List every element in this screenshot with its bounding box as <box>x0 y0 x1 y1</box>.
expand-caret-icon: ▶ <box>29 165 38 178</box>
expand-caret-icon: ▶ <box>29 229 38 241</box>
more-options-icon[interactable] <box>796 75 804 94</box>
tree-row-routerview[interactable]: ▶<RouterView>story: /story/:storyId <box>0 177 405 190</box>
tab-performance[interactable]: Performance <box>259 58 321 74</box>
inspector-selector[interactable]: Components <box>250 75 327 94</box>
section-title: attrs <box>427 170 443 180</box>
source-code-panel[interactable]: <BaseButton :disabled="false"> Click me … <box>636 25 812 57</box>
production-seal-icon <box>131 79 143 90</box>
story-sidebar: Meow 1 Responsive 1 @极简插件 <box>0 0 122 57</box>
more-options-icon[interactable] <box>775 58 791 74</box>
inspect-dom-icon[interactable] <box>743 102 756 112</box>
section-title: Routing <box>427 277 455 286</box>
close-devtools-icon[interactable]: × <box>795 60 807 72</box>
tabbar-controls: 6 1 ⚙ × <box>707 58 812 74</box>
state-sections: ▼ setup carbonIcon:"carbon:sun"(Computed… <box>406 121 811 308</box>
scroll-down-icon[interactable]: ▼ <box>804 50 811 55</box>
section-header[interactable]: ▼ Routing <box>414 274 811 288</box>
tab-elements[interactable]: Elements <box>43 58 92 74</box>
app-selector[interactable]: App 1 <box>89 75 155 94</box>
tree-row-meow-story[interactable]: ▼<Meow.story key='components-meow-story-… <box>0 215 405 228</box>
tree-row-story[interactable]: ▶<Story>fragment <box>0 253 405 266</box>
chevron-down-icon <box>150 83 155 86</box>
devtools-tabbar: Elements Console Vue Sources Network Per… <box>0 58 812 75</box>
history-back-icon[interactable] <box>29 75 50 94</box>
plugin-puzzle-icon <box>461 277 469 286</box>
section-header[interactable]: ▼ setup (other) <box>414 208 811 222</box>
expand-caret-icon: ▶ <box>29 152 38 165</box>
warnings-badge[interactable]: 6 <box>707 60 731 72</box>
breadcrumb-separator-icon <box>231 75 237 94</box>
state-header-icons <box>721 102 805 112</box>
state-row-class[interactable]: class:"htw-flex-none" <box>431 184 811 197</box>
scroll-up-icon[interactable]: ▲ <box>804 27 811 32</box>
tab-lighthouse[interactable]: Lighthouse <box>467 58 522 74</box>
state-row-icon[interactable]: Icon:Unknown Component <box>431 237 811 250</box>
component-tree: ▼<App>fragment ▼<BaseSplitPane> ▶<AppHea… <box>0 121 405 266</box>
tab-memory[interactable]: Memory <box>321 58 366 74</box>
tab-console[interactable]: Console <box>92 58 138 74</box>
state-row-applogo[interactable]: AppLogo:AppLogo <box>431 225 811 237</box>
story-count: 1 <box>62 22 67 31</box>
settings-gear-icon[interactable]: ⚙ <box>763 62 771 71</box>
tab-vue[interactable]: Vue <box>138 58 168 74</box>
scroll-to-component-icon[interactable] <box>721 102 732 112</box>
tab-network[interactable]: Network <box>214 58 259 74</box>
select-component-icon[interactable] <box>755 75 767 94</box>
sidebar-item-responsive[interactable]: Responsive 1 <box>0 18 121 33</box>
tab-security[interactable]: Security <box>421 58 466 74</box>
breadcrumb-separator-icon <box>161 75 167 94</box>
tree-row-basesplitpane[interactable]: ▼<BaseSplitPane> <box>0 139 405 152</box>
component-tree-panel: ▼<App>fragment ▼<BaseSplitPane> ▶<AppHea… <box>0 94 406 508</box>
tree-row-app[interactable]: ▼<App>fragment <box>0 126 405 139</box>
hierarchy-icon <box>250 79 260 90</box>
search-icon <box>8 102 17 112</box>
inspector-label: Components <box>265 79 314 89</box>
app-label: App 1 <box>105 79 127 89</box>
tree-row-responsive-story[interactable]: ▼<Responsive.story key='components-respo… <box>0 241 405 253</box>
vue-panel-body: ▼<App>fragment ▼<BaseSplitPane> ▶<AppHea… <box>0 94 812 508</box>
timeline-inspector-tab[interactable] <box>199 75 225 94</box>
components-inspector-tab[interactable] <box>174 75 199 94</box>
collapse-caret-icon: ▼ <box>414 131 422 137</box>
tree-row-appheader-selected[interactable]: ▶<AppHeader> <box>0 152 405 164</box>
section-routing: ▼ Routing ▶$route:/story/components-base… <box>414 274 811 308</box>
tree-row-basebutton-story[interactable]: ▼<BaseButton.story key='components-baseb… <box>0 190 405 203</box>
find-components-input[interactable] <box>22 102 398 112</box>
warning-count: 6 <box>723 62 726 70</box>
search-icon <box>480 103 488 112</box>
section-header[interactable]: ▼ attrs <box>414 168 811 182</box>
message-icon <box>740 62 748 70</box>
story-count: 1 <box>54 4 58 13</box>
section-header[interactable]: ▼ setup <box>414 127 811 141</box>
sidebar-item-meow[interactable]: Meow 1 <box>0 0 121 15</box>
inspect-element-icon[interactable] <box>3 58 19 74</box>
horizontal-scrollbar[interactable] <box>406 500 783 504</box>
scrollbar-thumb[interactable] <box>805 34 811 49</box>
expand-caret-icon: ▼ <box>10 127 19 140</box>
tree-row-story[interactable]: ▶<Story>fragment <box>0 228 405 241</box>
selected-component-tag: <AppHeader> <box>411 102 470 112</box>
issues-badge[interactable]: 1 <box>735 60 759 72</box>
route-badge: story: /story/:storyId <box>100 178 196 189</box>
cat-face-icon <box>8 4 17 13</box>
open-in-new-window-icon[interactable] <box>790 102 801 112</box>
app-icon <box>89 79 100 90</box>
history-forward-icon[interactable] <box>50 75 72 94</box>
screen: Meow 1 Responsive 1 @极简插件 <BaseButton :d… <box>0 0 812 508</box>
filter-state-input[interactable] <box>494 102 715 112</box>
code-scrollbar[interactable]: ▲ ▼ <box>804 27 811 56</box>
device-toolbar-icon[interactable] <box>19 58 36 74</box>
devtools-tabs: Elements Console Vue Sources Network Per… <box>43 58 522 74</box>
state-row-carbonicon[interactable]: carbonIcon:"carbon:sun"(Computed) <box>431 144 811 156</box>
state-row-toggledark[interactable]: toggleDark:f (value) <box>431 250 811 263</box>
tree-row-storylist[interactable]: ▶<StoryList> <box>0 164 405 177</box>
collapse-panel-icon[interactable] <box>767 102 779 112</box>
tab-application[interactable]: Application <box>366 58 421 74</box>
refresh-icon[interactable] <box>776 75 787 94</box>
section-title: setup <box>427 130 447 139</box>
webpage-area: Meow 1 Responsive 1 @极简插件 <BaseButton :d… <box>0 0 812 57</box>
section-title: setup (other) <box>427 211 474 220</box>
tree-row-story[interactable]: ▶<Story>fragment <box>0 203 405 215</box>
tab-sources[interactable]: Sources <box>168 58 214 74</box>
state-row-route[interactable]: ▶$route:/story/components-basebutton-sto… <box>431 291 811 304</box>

-.-.-

EXERCISE INSTRUCTIONS: Every line of the listing should be given again exactly.

OUTPUT BELOW:
List every element in this screenshot with its bounding box as <box>x0 y0 x1 y1</box>.
expand-caret-icon: ▶ <box>29 165 38 178</box>
expand-caret-icon: ▶ <box>29 229 38 241</box>
more-options-icon[interactable] <box>796 75 804 94</box>
tree-row-routerview[interactable]: ▶<RouterView>story: /story/:storyId <box>0 177 405 190</box>
tab-performance[interactable]: Performance <box>259 58 321 74</box>
inspector-selector[interactable]: Components <box>250 75 327 94</box>
section-title: attrs <box>427 170 443 180</box>
source-code-panel[interactable]: <BaseButton :disabled="false"> Click me … <box>636 25 812 57</box>
production-seal-icon <box>131 79 143 90</box>
story-sidebar: Meow 1 Responsive 1 @极简插件 <box>0 0 122 57</box>
more-options-icon[interactable] <box>775 58 791 74</box>
inspect-dom-icon[interactable] <box>743 102 756 112</box>
section-title: Routing <box>427 277 455 286</box>
close-devtools-icon[interactable]: × <box>795 60 807 72</box>
tabbar-controls: 6 1 ⚙ × <box>707 58 812 74</box>
state-sections: ▼ setup carbonIcon:"carbon:sun"(Computed… <box>406 121 811 308</box>
scroll-down-icon[interactable]: ▼ <box>804 50 811 55</box>
section-header[interactable]: ▼ Routing <box>414 274 811 288</box>
tab-elements[interactable]: Elements <box>43 58 92 74</box>
app-selector[interactable]: App 1 <box>89 75 155 94</box>
tree-row-meow-story[interactable]: ▼<Meow.story key='components-meow-story-… <box>0 215 405 228</box>
tree-row-story[interactable]: ▶<Story>fragment <box>0 253 405 266</box>
chevron-down-icon <box>150 83 155 86</box>
devtools-tabbar: Elements Console Vue Sources Network Per… <box>0 58 812 75</box>
history-back-icon[interactable] <box>29 75 50 94</box>
plugin-puzzle-icon <box>461 277 469 286</box>
section-header[interactable]: ▼ setup (other) <box>414 208 811 222</box>
expand-caret-icon: ▶ <box>29 152 38 165</box>
warnings-badge[interactable]: 6 <box>707 60 731 72</box>
breadcrumb-separator-icon <box>231 75 237 94</box>
state-header-icons <box>721 102 805 112</box>
state-row-class[interactable]: class:"htw-flex-none" <box>431 184 811 197</box>
scroll-up-icon[interactable]: ▲ <box>804 27 811 32</box>
tab-lighthouse[interactable]: Lighthouse <box>467 58 522 74</box>
state-row-icon[interactable]: Icon:Unknown Component <box>431 237 811 250</box>
component-tree: ▼<App>fragment ▼<BaseSplitPane> ▶<AppHea… <box>0 121 405 266</box>
tab-memory[interactable]: Memory <box>321 58 366 74</box>
tab-console[interactable]: Console <box>92 58 138 74</box>
state-row-applogo[interactable]: AppLogo:AppLogo <box>431 225 811 237</box>
story-count: 1 <box>62 22 67 31</box>
settings-gear-icon[interactable]: ⚙ <box>763 62 771 71</box>
tab-vue[interactable]: Vue <box>138 58 168 74</box>
scroll-to-component-icon[interactable] <box>721 102 732 112</box>
tab-network[interactable]: Network <box>214 58 259 74</box>
select-component-icon[interactable] <box>755 75 767 94</box>
sidebar-item-responsive[interactable]: Responsive 1 <box>0 18 121 33</box>
tab-security[interactable]: Security <box>421 58 466 74</box>
breadcrumb-separator-icon <box>161 75 167 94</box>
tree-row-basesplitpane[interactable]: ▼<BaseSplitPane> <box>0 139 405 152</box>
component-tree-panel: ▼<App>fragment ▼<BaseSplitPane> ▶<AppHea… <box>0 94 406 508</box>
tree-row-app[interactable]: ▼<App>fragment <box>0 126 405 139</box>
hierarchy-icon <box>250 79 260 90</box>
search-icon <box>8 102 17 112</box>
inspector-label: Components <box>265 79 314 89</box>
app-label: App 1 <box>105 79 127 89</box>
tree-row-responsive-story[interactable]: ▼<Responsive.story key='components-respo… <box>0 241 405 253</box>
vue-panel-body: ▼<App>fragment ▼<BaseSplitPane> ▶<AppHea… <box>0 94 812 508</box>
timeline-inspector-tab[interactable] <box>199 75 225 94</box>
components-inspector-tab[interactable] <box>174 75 199 94</box>
collapse-caret-icon: ▼ <box>414 131 422 137</box>
tree-row-appheader-selected[interactable]: ▶<AppHeader> <box>0 152 405 164</box>
section-routing: ▼ Routing ▶$route:/story/components-base… <box>414 274 811 308</box>
tree-row-basebutton-story[interactable]: ▼<BaseButton.story key='components-baseb… <box>0 190 405 203</box>
find-components-input[interactable] <box>22 102 398 112</box>
warning-count: 6 <box>723 62 726 70</box>
search-icon <box>480 103 488 112</box>
section-header[interactable]: ▼ attrs <box>414 168 811 182</box>
message-icon <box>740 62 748 70</box>
story-count: 1 <box>54 4 58 13</box>
section-header[interactable]: ▼ setup <box>414 127 811 141</box>
sidebar-item-meow[interactable]: Meow 1 <box>0 0 121 15</box>
inspect-element-icon[interactable] <box>3 58 19 74</box>
horizontal-scrollbar[interactable] <box>406 500 783 504</box>
scrollbar-thumb[interactable] <box>805 34 811 49</box>
expand-caret-icon: ▼ <box>10 127 19 140</box>
tree-row-story[interactable]: ▶<Story>fragment <box>0 228 405 241</box>
selected-component-tag: <AppHeader> <box>411 102 470 112</box>
issues-badge[interactable]: 1 <box>735 60 759 72</box>
route-badge: story: /story/:storyId <box>100 178 196 189</box>
cat-face-icon <box>8 4 17 13</box>
open-in-new-window-icon[interactable] <box>790 102 801 112</box>
app-icon <box>89 79 100 90</box>
history-forward-icon[interactable] <box>50 75 72 94</box>
screen: Meow 1 Responsive 1 @极简插件 <BaseButton :d… <box>0 0 812 508</box>
filter-state-input[interactable] <box>494 102 715 112</box>
code-scrollbar[interactable]: ▲ ▼ <box>804 27 811 56</box>
device-toolbar-icon[interactable] <box>19 58 36 74</box>
devtools-tabs: Elements Console Vue Sources Network Per… <box>43 58 522 74</box>
state-row-carbonicon[interactable]: carbonIcon:"carbon:sun"(Computed) <box>431 144 811 156</box>
state-row-toggledark[interactable]: toggleDark:f (value) <box>431 250 811 263</box>
tree-row-storylist[interactable]: ▶<StoryList> <box>0 164 405 177</box>
collapse-panel-icon[interactable] <box>767 102 779 112</box>
tab-application[interactable]: Application <box>366 58 421 74</box>
refresh-icon[interactable] <box>776 75 787 94</box>
section-title: setup <box>427 130 447 139</box>
webpage-area: Meow 1 Responsive 1 @极简插件 <BaseButton :d… <box>0 0 812 57</box>
section-title: setup (other) <box>427 211 474 220</box>
tree-row-story[interactable]: ▶<Story>fragment <box>0 203 405 215</box>
tab-sources[interactable]: Sources <box>168 58 214 74</box>
state-row-route[interactable]: ▶$route:/story/components-basebutton-sto… <box>431 291 811 304</box>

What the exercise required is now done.